Circulating endogenous estrogen is considered to be cardiovascular protective, but the underlying mechanisms remain obscure. The cardiac fibroblasts, the most abundant cell type present in the heart, are responsible for the deposition of extracellular matrix. Angiotensin II has been known to stimulate cardiac collagen gene expression. The present study was designed to investigate the effect of 17beta-estradiol on the angiotensin II-induced proliferation and collagen synthesis in cultured cardiac fibroblasts by using real-time polymerase chain reaction (PCR), Western blot and 3-[4,5-dimethylthiazol-2-yl]-2, 5-diphenyl-tetrazolium bromide proliferation assay. Angiotensin II increased the cell proliferation and synthesis of collagen types I and III. Angiotensin II up-regulated the gene expression of the angiotensin AT(1) receptor and down-regulated the gene expression of the angiotensin AT(2) receptor in cardiac fibroblasts. The effects of angiotensin II was abolished by the angiotensin AT(1) receptor antagonist, losartan, but not by the angiotensin AT(2) receptor antagonist, PD 123319. 17beta-estradiol prevented increases in proliferation and attenuated the collagen synthesis in response to angiotensin II. The increased AT(1) receptor mRNA levels and decreased AT(2) receptor mRNA levels were partially reversed by 17beta-estradiol treatment.
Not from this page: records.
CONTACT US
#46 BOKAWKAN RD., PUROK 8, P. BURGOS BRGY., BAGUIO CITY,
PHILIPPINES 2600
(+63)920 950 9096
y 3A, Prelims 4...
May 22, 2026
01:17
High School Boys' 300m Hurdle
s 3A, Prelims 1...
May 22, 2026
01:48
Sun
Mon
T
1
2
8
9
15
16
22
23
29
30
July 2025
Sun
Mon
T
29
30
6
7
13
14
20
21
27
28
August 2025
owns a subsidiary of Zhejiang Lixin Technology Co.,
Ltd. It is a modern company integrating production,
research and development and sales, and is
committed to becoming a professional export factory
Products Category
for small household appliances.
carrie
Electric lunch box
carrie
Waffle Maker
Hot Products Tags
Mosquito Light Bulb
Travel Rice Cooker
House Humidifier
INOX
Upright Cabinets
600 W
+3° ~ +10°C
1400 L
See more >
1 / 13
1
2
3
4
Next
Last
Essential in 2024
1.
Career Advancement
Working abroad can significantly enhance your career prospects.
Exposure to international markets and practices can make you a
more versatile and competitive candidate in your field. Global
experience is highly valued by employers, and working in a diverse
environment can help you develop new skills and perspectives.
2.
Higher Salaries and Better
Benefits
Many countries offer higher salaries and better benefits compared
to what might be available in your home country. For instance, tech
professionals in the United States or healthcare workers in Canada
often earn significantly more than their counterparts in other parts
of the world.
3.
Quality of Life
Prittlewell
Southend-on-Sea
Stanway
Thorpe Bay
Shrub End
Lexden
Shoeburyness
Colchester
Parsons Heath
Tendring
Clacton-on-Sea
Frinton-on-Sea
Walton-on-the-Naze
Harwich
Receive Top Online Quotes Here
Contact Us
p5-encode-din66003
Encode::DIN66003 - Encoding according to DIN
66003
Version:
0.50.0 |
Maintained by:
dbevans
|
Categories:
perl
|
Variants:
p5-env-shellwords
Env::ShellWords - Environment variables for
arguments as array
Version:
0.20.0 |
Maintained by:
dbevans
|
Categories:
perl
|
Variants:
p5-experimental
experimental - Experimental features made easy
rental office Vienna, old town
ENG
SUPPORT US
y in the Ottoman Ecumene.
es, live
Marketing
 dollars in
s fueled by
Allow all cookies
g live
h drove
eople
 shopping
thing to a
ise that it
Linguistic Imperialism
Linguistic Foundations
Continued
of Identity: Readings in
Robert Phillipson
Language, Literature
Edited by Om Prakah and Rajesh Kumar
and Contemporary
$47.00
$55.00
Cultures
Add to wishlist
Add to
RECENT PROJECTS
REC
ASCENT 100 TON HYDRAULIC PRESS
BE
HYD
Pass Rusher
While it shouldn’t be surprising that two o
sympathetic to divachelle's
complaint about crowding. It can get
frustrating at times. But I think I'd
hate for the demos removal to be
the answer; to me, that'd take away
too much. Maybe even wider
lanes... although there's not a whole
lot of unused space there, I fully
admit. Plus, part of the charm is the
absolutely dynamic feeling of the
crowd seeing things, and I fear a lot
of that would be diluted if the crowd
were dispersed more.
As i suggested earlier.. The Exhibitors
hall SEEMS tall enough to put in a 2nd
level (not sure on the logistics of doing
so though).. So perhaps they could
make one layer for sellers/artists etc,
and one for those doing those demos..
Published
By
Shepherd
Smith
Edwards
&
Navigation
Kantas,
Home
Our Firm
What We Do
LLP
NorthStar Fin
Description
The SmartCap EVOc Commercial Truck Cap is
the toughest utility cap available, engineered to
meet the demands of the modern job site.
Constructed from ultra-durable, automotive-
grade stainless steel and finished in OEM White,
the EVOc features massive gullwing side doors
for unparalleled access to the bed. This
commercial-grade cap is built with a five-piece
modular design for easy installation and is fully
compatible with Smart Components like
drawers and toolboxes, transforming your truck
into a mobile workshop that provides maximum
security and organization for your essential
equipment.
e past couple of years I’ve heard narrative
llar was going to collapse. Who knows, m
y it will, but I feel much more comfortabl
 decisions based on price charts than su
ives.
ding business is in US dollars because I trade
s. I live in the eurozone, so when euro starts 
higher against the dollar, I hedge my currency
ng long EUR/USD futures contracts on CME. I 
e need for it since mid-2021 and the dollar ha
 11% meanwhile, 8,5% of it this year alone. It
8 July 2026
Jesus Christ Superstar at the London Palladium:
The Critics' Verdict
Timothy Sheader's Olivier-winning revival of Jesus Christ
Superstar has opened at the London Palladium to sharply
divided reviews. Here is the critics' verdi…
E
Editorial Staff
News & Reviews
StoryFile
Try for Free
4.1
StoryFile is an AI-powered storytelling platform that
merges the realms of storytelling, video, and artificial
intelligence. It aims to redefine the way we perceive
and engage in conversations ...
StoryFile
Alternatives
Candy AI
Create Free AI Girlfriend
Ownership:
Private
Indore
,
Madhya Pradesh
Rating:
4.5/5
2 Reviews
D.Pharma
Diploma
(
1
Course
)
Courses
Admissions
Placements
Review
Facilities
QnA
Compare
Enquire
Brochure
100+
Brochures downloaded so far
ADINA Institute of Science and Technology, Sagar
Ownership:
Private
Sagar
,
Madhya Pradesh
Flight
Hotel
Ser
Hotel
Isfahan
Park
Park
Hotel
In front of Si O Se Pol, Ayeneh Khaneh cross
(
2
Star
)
In conclusion, the down-regulation of angiotensin AT(1) receptor expression and function is likely to be an important mechanism accounting for the inhibitory effect of 17beta-estradiol on angiotensin II-stimulated proliferation and collagen synthesis in cardiac fibroblasts. This effect may confer at least in part the cardiac protective action of 17beta-estradiol under pathological conditions with increased activity of the rennin-angiotensin system.